* [Task instructions]
Where does the string "lists" occur in the records below? Copy every line that holds it.
--- START ---
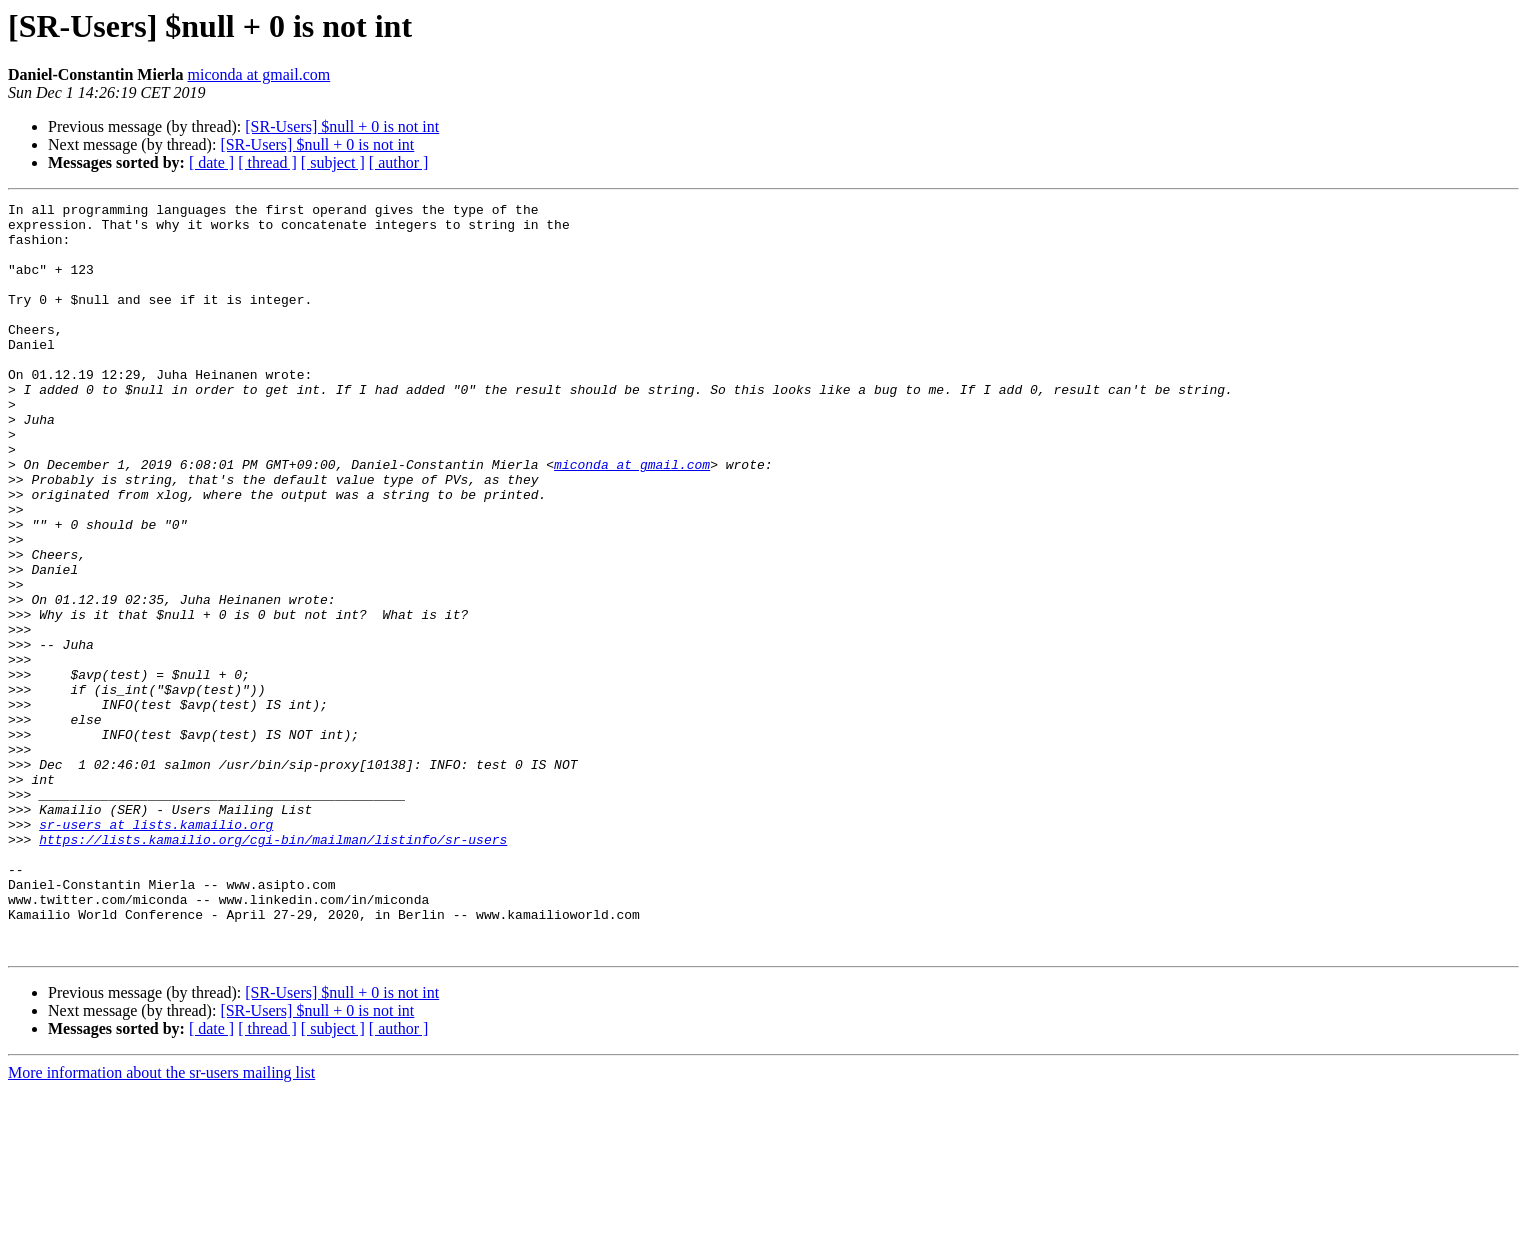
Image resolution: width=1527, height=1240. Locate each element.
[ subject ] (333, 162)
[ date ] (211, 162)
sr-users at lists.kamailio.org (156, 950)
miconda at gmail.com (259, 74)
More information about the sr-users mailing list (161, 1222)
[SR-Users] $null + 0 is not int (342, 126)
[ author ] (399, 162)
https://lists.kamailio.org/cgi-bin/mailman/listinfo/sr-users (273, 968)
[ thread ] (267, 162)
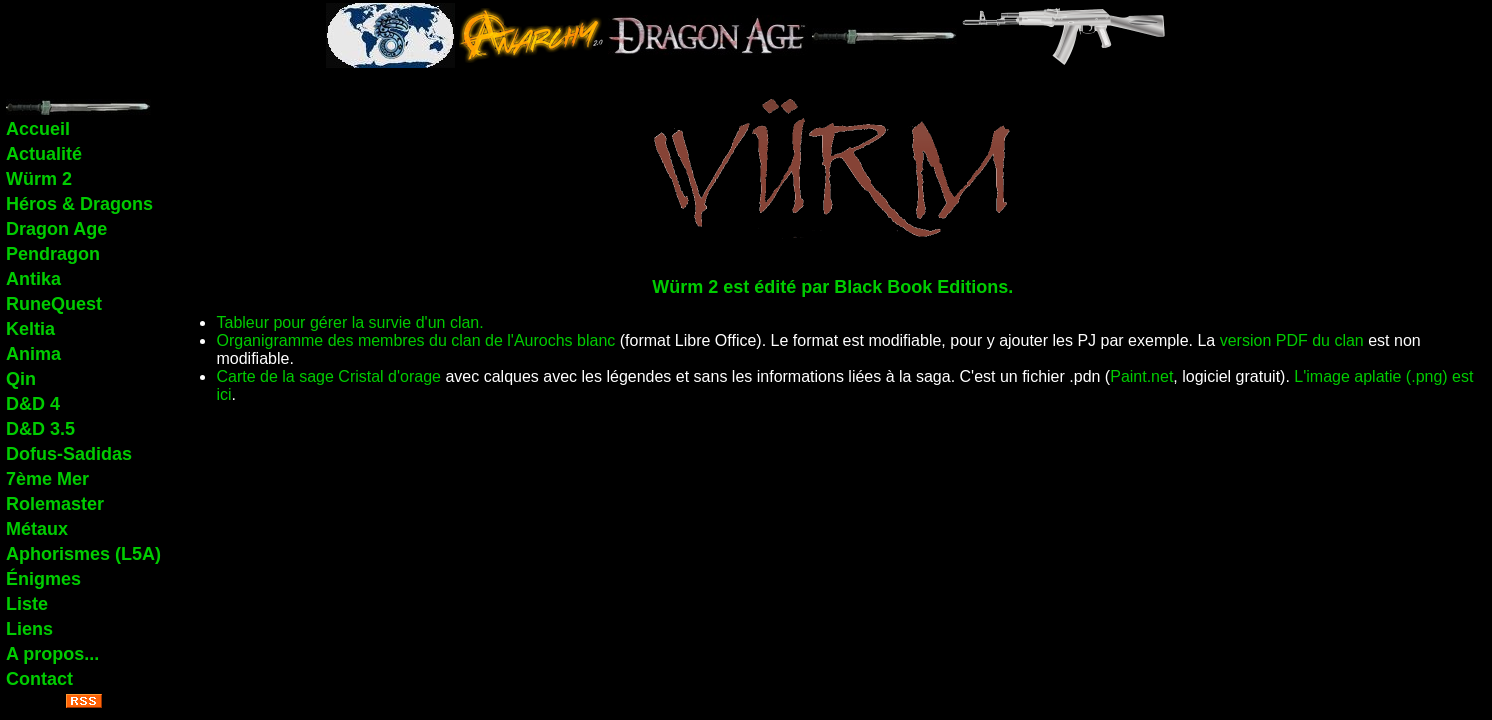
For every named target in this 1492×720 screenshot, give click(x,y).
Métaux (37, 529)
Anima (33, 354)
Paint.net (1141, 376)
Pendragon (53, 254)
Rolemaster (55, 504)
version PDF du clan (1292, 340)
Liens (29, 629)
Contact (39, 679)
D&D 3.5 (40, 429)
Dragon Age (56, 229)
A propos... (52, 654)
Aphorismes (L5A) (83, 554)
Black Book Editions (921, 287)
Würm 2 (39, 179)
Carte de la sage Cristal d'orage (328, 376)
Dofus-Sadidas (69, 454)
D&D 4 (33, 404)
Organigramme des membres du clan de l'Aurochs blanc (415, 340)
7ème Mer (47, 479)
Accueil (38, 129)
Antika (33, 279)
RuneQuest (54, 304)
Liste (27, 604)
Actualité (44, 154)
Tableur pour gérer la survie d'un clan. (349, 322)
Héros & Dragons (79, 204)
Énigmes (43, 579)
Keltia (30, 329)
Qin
--- END ---
* [Final answer]
sr-users at lists.kamailio.org (156, 950)
https://lists.kamailio.org/cgi-bin/mailman/listinfo/sr-users (273, 968)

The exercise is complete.